◆ **Required action**
Filter the records for lines holding the string "China".

Source information: Begin

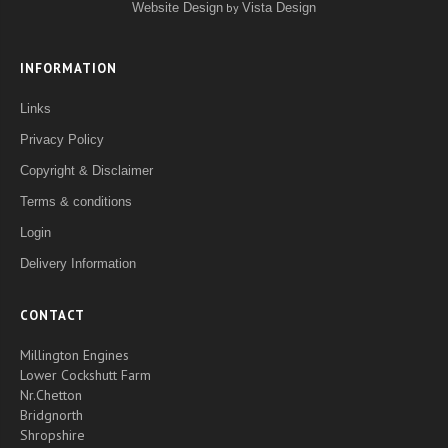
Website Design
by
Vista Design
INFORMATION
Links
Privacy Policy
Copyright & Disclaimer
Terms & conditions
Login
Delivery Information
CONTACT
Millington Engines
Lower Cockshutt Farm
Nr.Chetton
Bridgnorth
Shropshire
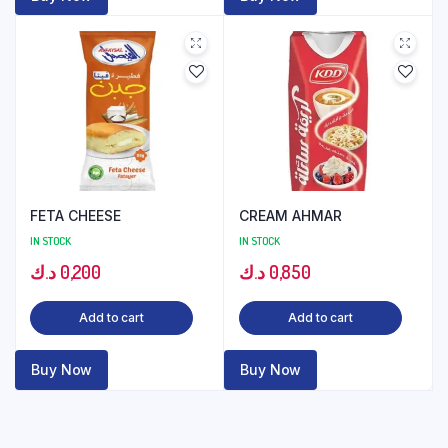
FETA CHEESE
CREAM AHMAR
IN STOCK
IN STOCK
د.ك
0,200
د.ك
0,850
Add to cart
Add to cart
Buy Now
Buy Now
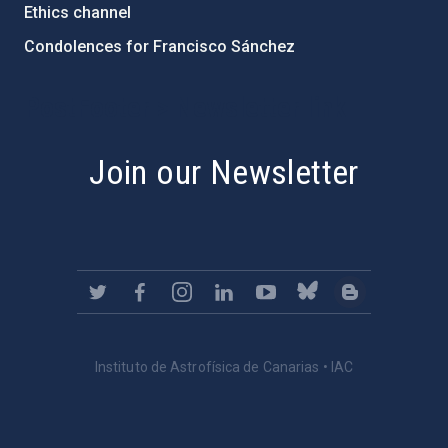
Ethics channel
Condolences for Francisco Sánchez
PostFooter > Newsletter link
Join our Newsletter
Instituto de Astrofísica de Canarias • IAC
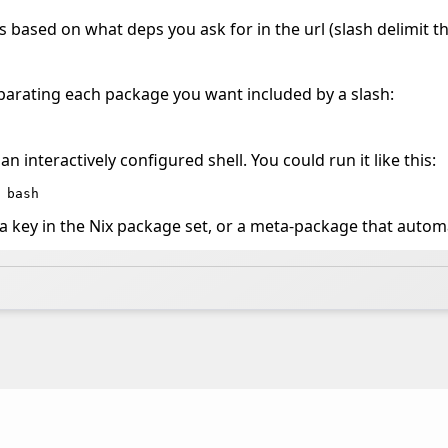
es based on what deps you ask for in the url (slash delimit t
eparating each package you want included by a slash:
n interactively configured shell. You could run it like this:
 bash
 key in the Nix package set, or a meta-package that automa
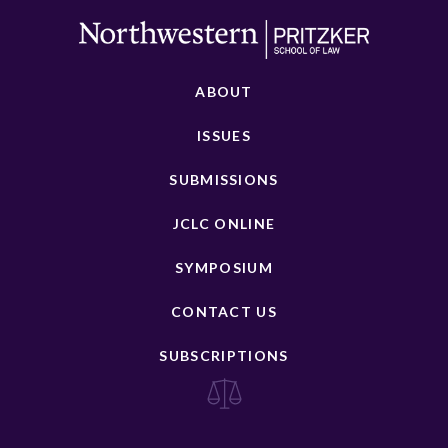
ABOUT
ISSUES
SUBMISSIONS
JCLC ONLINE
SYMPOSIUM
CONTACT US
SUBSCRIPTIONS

Source information: End
Source information: Begin

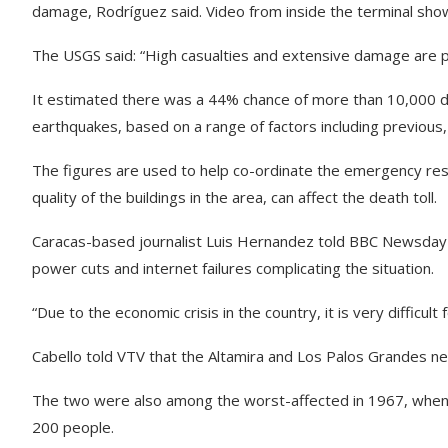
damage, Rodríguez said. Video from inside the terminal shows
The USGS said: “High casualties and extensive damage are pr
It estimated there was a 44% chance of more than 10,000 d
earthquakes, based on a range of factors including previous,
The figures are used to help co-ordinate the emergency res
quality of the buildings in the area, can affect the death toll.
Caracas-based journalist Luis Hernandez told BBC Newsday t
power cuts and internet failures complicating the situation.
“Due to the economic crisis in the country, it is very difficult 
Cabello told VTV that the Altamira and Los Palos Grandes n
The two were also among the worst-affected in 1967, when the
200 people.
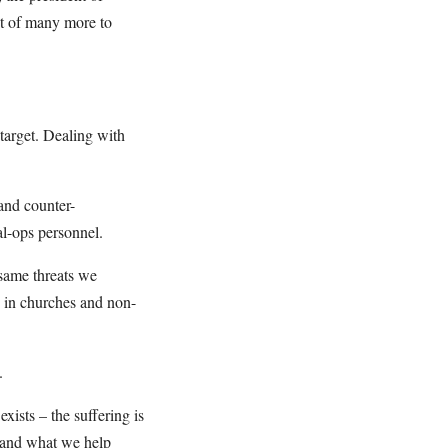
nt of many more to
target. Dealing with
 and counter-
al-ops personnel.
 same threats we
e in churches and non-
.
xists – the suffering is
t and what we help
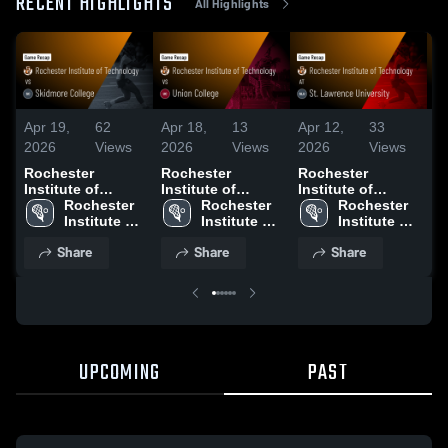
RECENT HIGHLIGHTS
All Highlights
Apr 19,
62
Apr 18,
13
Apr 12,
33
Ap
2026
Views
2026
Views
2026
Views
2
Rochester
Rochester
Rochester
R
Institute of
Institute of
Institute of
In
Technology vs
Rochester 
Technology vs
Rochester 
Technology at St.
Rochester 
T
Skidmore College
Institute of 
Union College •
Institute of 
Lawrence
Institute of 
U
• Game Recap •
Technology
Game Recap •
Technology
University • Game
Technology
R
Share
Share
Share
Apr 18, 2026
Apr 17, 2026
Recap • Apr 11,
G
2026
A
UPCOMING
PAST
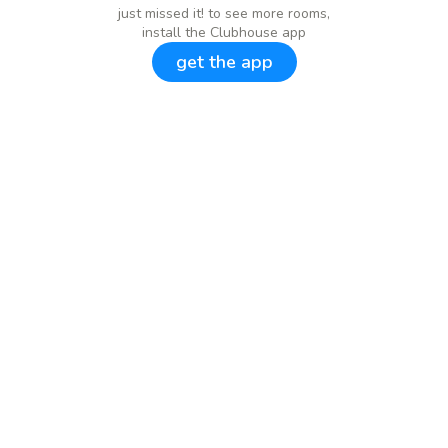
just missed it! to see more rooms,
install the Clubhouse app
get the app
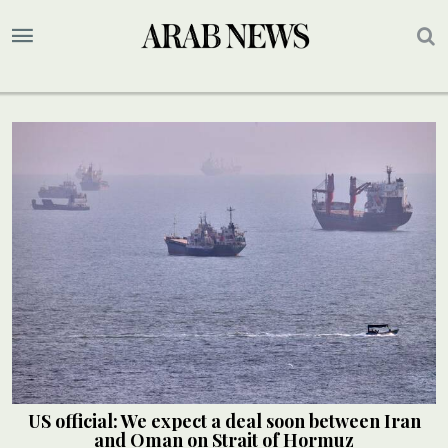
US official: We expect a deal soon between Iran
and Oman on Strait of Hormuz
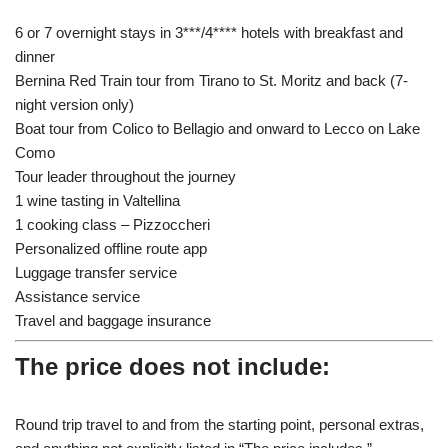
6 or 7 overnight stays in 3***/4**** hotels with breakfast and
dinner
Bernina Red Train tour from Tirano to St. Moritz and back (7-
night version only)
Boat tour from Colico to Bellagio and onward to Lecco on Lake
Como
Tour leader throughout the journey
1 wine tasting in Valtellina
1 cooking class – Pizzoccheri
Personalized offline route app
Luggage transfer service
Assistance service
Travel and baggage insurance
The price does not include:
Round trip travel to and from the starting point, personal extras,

Source information: End
Source information: Begin

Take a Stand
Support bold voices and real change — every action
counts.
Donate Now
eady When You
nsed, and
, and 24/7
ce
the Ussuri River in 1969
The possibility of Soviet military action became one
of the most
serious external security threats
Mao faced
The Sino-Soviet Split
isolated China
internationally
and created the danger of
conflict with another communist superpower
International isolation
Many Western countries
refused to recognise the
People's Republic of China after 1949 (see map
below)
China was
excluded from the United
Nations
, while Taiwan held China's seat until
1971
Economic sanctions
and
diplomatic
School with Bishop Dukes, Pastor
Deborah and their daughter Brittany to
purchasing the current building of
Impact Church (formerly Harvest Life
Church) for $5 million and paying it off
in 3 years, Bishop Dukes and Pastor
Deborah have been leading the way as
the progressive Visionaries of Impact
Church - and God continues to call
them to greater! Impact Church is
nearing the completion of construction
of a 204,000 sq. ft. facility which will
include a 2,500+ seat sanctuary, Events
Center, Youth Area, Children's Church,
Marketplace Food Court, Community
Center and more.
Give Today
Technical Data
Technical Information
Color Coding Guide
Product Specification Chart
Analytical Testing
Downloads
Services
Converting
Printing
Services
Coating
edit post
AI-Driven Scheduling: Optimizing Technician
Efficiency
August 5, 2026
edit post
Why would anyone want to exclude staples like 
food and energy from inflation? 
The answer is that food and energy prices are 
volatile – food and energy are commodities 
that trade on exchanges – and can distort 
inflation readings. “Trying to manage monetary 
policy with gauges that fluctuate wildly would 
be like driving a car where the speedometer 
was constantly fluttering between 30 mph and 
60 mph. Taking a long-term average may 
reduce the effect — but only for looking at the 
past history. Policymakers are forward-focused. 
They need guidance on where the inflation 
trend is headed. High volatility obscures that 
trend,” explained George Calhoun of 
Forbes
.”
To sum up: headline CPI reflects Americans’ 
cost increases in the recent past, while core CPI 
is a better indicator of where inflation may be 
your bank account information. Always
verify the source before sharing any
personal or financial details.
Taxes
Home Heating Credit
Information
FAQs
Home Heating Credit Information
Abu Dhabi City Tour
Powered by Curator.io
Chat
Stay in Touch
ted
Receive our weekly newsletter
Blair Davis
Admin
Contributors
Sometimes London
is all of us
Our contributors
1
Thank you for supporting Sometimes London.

Source information: End

◆ **Problem solution**
isolated China
People's Republic of China after 1949 (see map
China was
, while Taiwan held China's seat until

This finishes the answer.